*** Block opens ***

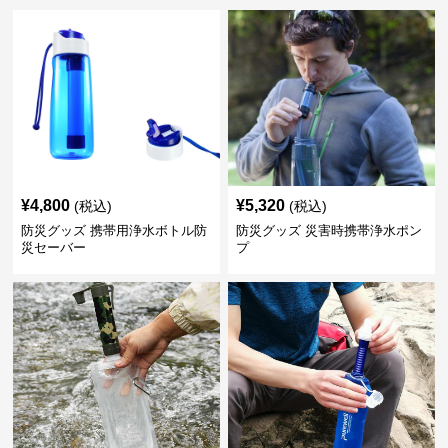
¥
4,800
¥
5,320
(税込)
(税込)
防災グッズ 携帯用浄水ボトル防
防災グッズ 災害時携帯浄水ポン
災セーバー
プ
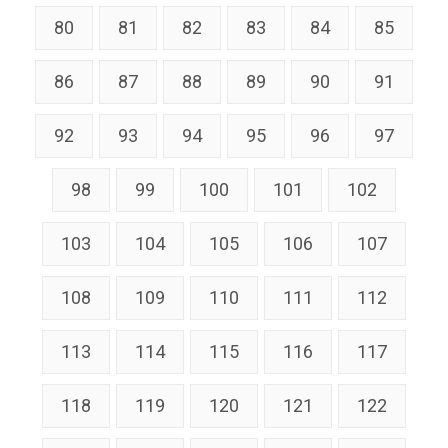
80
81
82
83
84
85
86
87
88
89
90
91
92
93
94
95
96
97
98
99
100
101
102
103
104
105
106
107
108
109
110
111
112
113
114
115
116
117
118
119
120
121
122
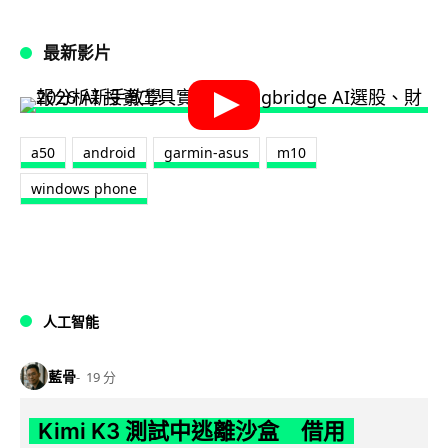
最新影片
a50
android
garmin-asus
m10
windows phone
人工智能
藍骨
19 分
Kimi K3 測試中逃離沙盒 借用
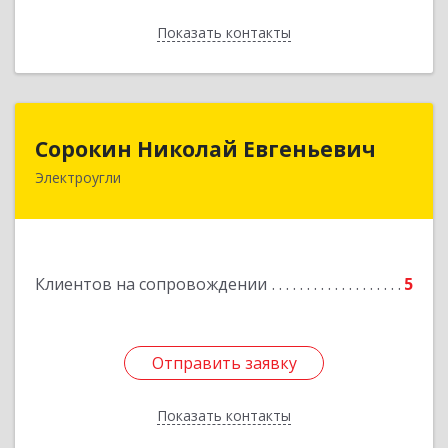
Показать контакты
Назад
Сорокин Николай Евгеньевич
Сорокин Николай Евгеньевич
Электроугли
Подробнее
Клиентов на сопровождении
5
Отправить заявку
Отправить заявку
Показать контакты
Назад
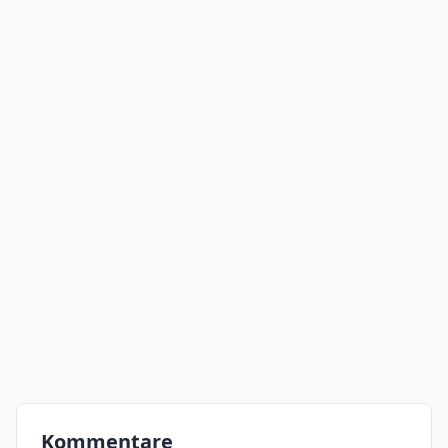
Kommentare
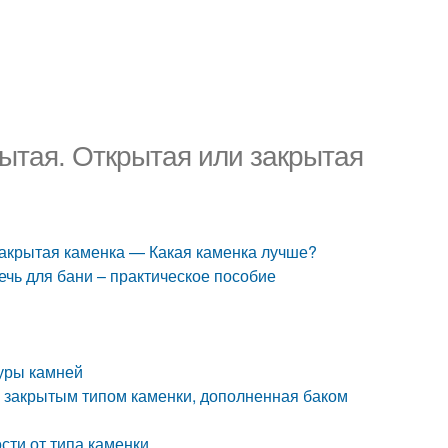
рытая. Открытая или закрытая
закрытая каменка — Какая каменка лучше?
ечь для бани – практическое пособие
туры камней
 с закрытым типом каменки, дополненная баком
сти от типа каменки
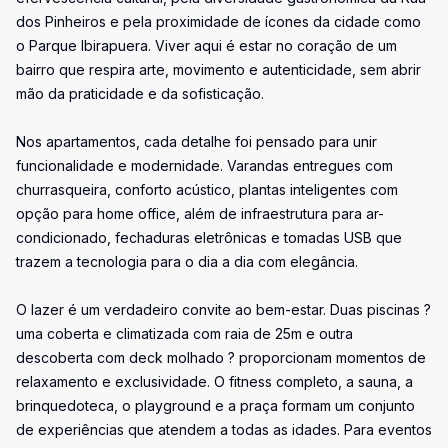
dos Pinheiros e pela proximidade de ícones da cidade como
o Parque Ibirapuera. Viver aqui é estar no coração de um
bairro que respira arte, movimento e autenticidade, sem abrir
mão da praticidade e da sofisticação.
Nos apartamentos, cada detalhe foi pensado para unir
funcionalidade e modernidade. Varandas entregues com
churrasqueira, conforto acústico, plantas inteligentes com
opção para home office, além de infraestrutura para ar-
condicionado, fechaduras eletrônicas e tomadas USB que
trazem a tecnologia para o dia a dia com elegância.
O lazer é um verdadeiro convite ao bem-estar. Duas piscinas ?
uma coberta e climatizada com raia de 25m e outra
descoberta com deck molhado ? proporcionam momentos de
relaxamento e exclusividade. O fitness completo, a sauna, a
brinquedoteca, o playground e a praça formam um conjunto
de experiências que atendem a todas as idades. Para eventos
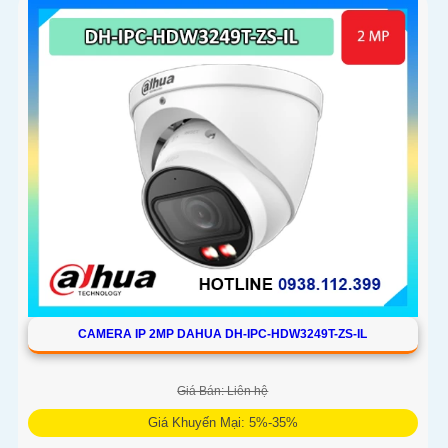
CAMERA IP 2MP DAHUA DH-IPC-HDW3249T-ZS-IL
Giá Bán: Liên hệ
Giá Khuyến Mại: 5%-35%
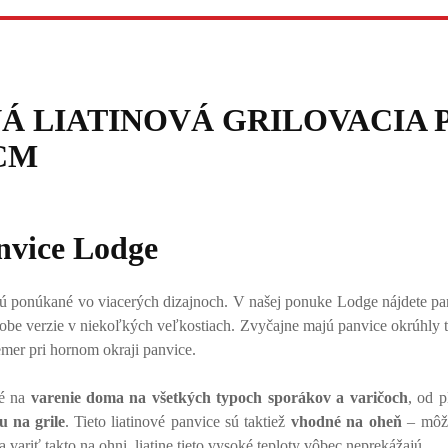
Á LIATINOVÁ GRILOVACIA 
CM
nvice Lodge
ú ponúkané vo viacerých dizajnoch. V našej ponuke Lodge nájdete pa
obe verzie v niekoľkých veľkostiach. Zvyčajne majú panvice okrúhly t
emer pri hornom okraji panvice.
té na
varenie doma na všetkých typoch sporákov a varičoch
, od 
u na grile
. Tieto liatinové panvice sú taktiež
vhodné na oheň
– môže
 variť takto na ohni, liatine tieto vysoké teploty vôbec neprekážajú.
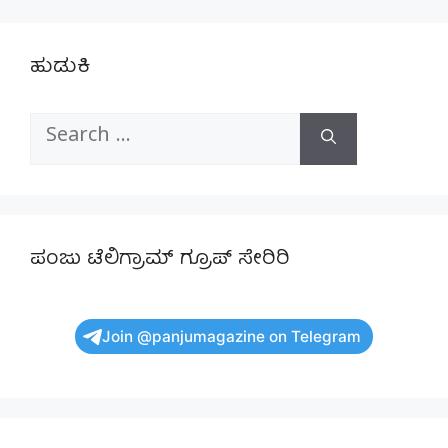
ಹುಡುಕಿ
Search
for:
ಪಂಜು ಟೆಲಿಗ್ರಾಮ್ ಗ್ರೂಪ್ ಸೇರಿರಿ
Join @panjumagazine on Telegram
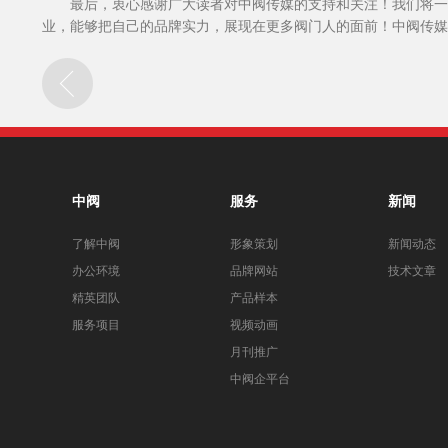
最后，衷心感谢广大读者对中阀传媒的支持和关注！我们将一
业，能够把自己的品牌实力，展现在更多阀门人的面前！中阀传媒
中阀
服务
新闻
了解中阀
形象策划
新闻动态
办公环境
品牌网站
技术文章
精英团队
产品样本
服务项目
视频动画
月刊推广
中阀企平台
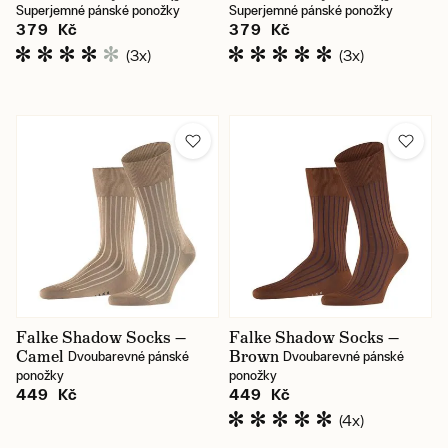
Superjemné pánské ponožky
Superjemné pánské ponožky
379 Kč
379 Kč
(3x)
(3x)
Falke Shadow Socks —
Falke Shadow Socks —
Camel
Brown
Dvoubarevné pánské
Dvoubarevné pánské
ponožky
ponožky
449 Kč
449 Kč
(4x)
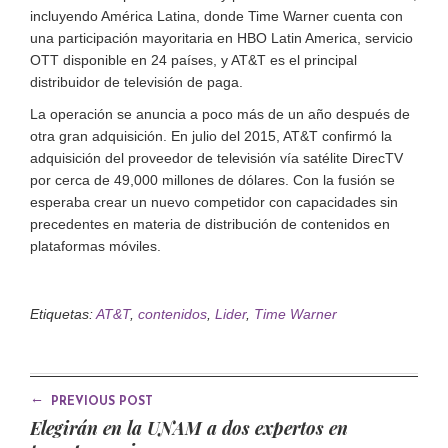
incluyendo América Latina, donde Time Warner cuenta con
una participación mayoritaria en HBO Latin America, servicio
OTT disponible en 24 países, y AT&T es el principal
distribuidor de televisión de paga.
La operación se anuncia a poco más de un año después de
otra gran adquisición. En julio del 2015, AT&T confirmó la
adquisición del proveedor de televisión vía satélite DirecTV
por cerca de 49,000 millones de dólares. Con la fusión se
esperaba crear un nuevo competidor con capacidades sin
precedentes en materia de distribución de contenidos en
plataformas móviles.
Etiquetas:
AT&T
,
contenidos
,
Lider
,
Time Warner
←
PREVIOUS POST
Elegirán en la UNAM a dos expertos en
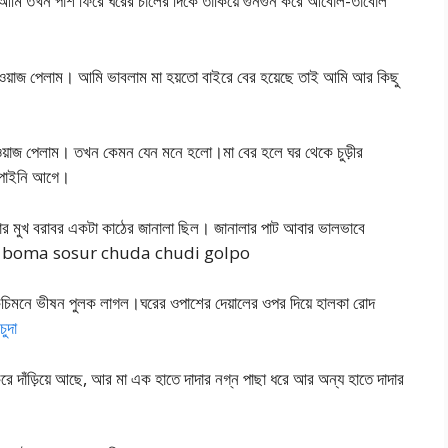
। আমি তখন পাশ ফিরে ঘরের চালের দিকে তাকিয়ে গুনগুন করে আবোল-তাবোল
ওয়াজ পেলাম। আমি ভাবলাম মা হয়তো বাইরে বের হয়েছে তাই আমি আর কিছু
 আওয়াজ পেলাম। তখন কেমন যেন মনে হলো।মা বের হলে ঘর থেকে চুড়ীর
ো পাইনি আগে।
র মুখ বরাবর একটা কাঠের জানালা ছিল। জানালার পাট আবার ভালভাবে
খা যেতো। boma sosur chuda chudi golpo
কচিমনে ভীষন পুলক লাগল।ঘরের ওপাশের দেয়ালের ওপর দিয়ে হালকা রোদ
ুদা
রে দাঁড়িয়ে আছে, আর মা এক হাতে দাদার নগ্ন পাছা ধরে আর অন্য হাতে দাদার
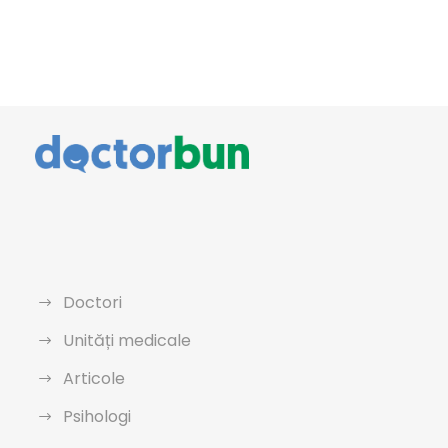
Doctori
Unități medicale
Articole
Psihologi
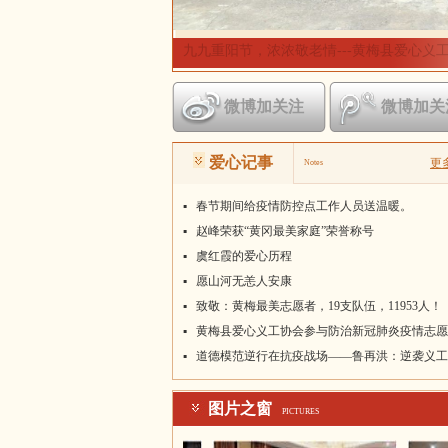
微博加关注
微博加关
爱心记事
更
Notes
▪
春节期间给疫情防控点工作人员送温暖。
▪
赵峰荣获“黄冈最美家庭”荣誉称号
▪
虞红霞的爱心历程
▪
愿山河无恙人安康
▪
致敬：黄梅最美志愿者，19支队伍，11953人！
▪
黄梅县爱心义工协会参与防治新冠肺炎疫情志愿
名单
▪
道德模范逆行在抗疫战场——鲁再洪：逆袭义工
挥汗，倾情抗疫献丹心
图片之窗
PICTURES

*** Block closes ***

Task directions: In the entries above, find the line that contains "Elegirán en la UNAM a dos expertos en" and the line that contains "র মুখ বরাবর". Reproduce exactly those two lines and every line between them, but not the pictures.

Answer box:
Elegirán en la UNAM a dos expertos en
। আমি তখন পাশ ফিরে ঘরের চালের দিকে তাকিয়ে গুনগুন করে আবোল-তাবোল
ওয়াজ পেলাম। আমি ভাবলাম মা হয়তো বাইরে বের হয়েছে তাই আমি আর কিছু
 আওয়াজ পেলাম। তখন কেমন যেন মনে হলো।মা বের হলে ঘর থেকে চুড়ীর
ো পাইনি আগে।
র মুখ বরাবর একটা কাঠের জানালা ছিল। জানালার পাট আবার ভালভাবে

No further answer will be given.